Antonio Berni:Juanito Laguna |
El crédito era una forma poco frecuente de organizar la vida
cotidiana y no se encontraba al alcance de cualquiera. ¿Pueden concebir que
esto haya sido así, los miembros de las nuevas generaciones, que crecieron
acostumbrados a pagar con tarjetas de crédito, cualquier oportunidad que se les
cruza en el camino y les resulte atractiva, dejando de lado cualquier
preocupación sobre la forma en que la deuda contraída será saldada?
En nuestros días, los centros
de compras suelen ser diseñados teniendo en cuenta la rápida aparición y la
veloz extinción de las ganas, y no considerando el engorroso lento cultivo y
maduración del deseo. El único deseo que debe emanar de una visita al centro de
compras es el de repetir, una y otra vez, el jubiloso momento en que uno “se
deja llevar” y permite que su propio anhelo diriga la escena, sin ningún
libreto prefijado. (Zygmunt Bauman: Amor líquido: sobre el amor y el deseo)

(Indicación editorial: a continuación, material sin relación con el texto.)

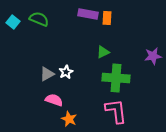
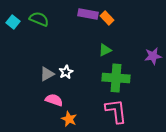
orange rectangle: rotated 48 degrees counterclockwise
green triangle: moved 2 px right, 2 px up
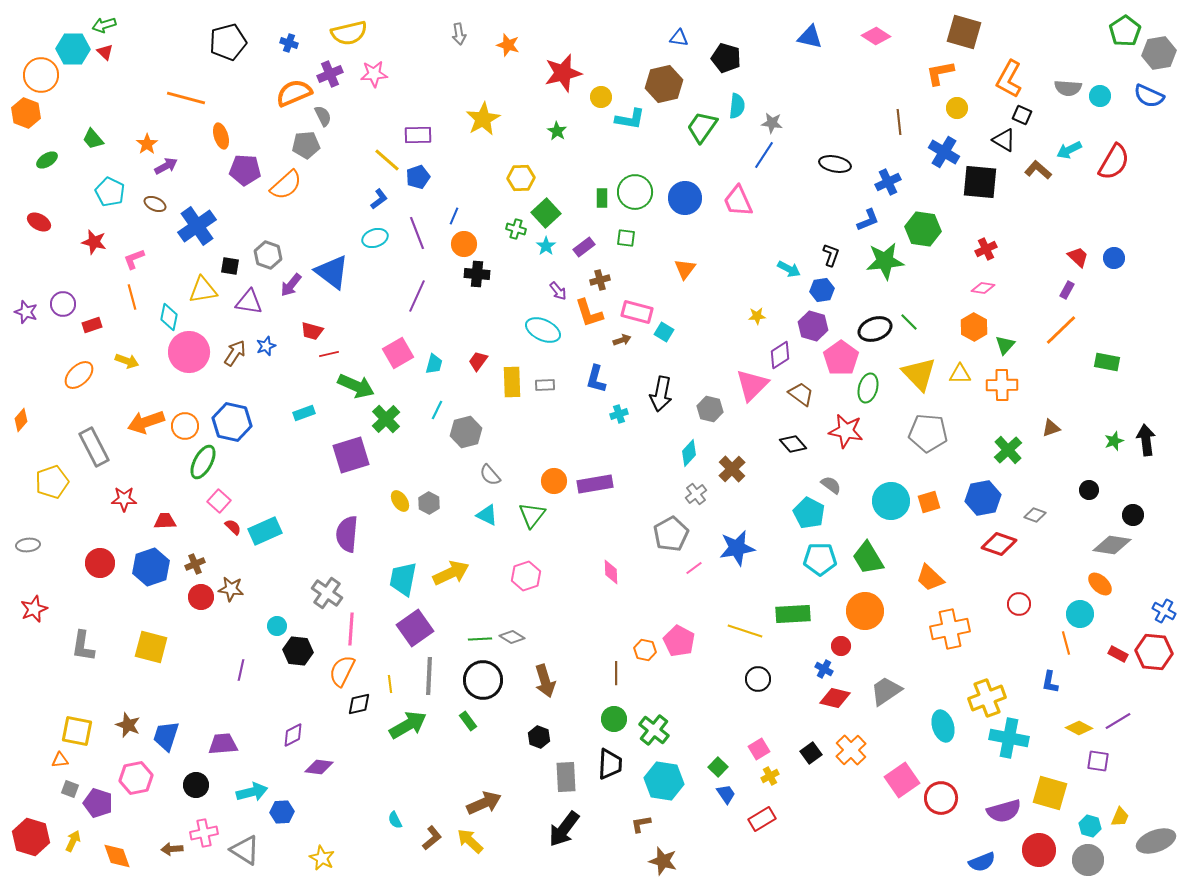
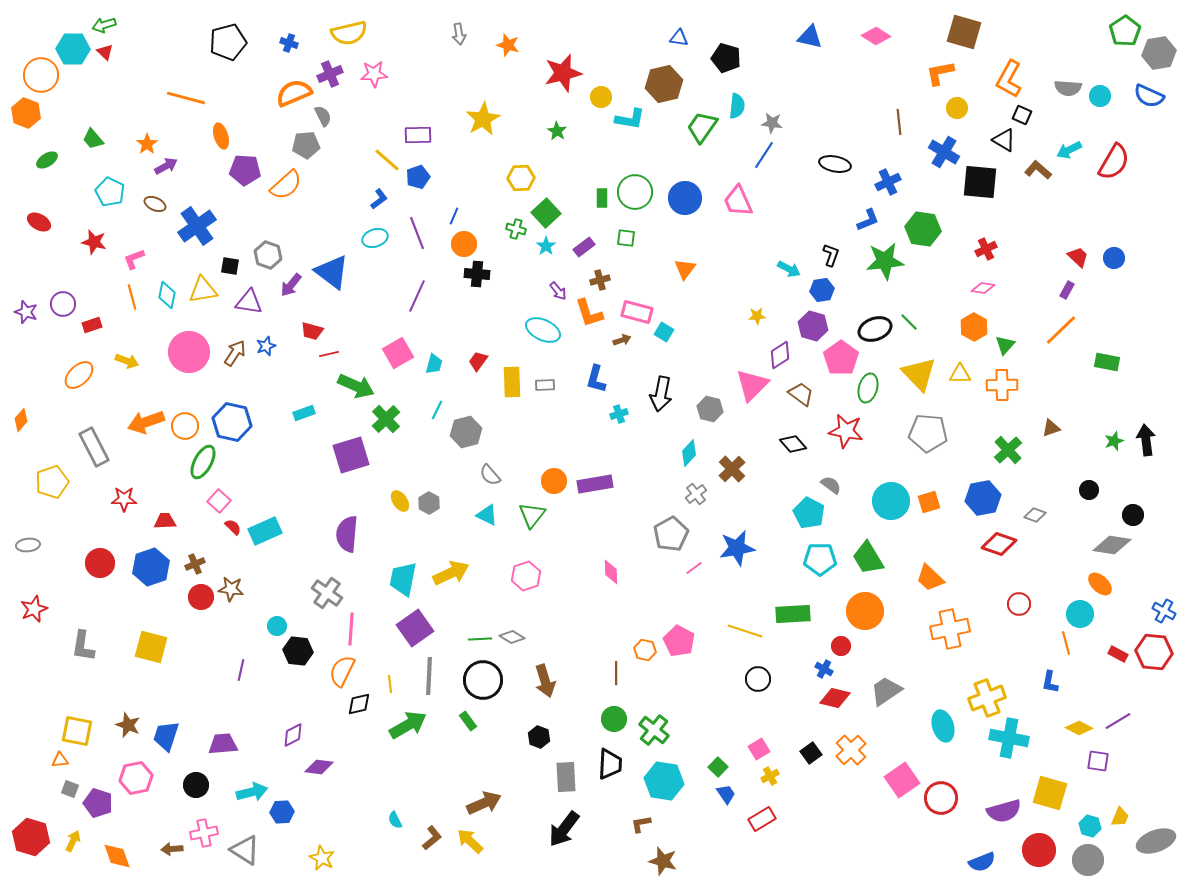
cyan diamond at (169, 317): moved 2 px left, 22 px up
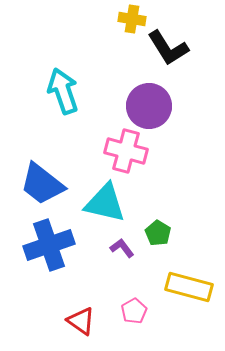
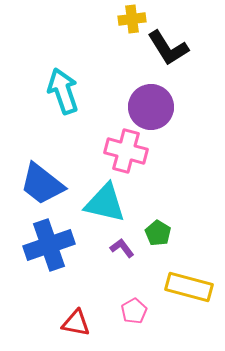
yellow cross: rotated 16 degrees counterclockwise
purple circle: moved 2 px right, 1 px down
red triangle: moved 5 px left, 2 px down; rotated 24 degrees counterclockwise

En el pasado, se nos aleccionaba para que demoráramos
satisfacciones grandes o pequeñas, como demostración de carácter y promesa de
vagas recompensas futuras (desde el respeto de los vecinos a la vida eterna).
En las escuelas se incentivaba el ahorro de los estudiantes, mediante la
distribución de alcancías en las que uno depositaba las monedas que hubiera
podido emplear en comprar caramelos, o libretas de ahorro que se suponía
abiertas para efectuar depósitos regulares, que permitirían obtener modestos
intereses anuales.
Tocador victoriano |
Solo hay una fuerza motriz: el
deseo. (Aristóteles)
Una excepción era la ropa de trabajo, como la de Coppa y
Chego, que estaba bien cortada, venía en una variedad de medidas y resultaba
indestructible. La publicidad mostraba a un forzudo que disputaba una chaqueta
a un mastín. Eso era antes de que los blujeans
de marca aparecieran en el mercado, con un modelo único, que se venía
reproduciendo desde el siglo XIX. Después de todo, no era algo que uno luciera
para estar a la moda. Si las prendas se desteñían o gastaban, no se trataba de
un intento de diferenciarse de la masa de consumidores, sino parte inevitable
de su vida útil.
La alternativa del remiendo (tengo la impresión de que hoy
es una destreza desaparecida) prolongaba la vida útil de las prendas de vestir,
más allá de cualquier dictamen de la moda. Uno debía conformarse con lo que
tenía, probablemente porque no podía conseguir nada parecido o superior.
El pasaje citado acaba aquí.